#tüm antabuse entry'leri

abd profesyonel basketbol ligi demektir. hatta bir nevi basketbolseverlerin buluşma noktasıdır. burası sahibi de olan bir şirkettir, devlete veya federasyona bağlı değildir. (mesela david stern diye bir sahibi vardı, 30 yıl bu görevi yürüttü.)

(bilgisi olmayanlar için) abd basketbol liginde 15'i doğu eyaletleri ve 15'i batı eyaletleri olmak üzere 30 takım bulunur. takımlar kendi konferanslarındaki ve diğer konferanslardaki takımlarla toplam 81 maç yapar. (hatta doğu ve batı konferansları da kendi içlerinde ayrılır, güneybatı vb. gibi)

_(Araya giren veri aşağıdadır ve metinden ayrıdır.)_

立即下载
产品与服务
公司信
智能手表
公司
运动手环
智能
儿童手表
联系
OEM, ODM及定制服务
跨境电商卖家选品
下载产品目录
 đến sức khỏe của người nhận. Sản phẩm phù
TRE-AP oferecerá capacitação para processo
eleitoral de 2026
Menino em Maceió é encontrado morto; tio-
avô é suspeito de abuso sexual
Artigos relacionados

toplam 81 maç sonucunda galibiyet mağlubiyet oranına göre kendi konferansındaki ilk 8 takım play-off oynamaya hak kazanır. play-off eşleşmeleri 1. takım 8. takım ile 2. takım 7. takım ile 3. takım 6. takım ve son olarak 4. takım 5. takım ile eşleşir. burada daha çok galibiyet yüzdesine sahip takıma kattığı şey saha avantajı elde etmesidir. bunun dışında bir avantaj sağlamamaktadır.(iki takımın arasındaki maçlar da önemsizdir)

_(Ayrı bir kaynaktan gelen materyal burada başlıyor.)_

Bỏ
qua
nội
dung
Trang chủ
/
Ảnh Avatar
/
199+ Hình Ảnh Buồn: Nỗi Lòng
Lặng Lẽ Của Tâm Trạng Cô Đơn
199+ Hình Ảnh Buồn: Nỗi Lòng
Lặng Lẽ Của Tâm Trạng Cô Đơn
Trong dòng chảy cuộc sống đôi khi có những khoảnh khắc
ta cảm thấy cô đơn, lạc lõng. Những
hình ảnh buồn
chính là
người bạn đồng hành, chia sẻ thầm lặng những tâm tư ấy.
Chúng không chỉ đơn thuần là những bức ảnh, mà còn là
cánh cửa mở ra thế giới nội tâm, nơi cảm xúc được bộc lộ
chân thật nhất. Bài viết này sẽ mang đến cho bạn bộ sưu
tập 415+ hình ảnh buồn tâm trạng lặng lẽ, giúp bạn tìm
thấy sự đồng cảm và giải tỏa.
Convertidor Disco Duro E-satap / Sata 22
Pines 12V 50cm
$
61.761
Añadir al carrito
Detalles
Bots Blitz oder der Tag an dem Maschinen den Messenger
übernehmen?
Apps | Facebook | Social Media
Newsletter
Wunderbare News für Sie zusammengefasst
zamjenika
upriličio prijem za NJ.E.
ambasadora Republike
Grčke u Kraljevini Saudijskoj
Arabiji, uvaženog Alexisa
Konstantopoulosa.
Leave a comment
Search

play-off eşleşmelerinde seride 4 galibiyet elde eden bir üst tura yükselir. bir üst turda da karşılaşacağı rakipten normal sezonda daha fazla galibiyet yüzdesine sahip takım saha avantajını elde eder. yine 4 galibiyet elde eden bir üst tura yükselir ve bu sıralama konferans birincisi elde edilene dek devam eder.

konferans birincileri de finallerde karşı karşıya gelir. senenin şampiyonu da doğu ve batı konferans birincilerinin müsabakaları sonucunda belirlenir.

avrupa basketbolundan farklılıkları ise aşağıdaki gibidir:

- maçlar 48 dakikadır.
- bir oyuncu 6 faul alırsa oyun dışında kalır.
- kullanılan mola süreleri sabit olmayıp 20 saniyelik molalar da kullanılabilir.
- bir oyuncu maç devam ederken de mola alabilir.
- (her ne kadar yazılı olmasa da) hakemler hatalı yürüme çalma konusunda isteksizdir. bir maçta steps çalınmadan maç sonuçlanmış olması pek mümkündür. (topu bir oyuncunun panyaya çarptırıp smaçlaması normalde hatalı yürümedir.)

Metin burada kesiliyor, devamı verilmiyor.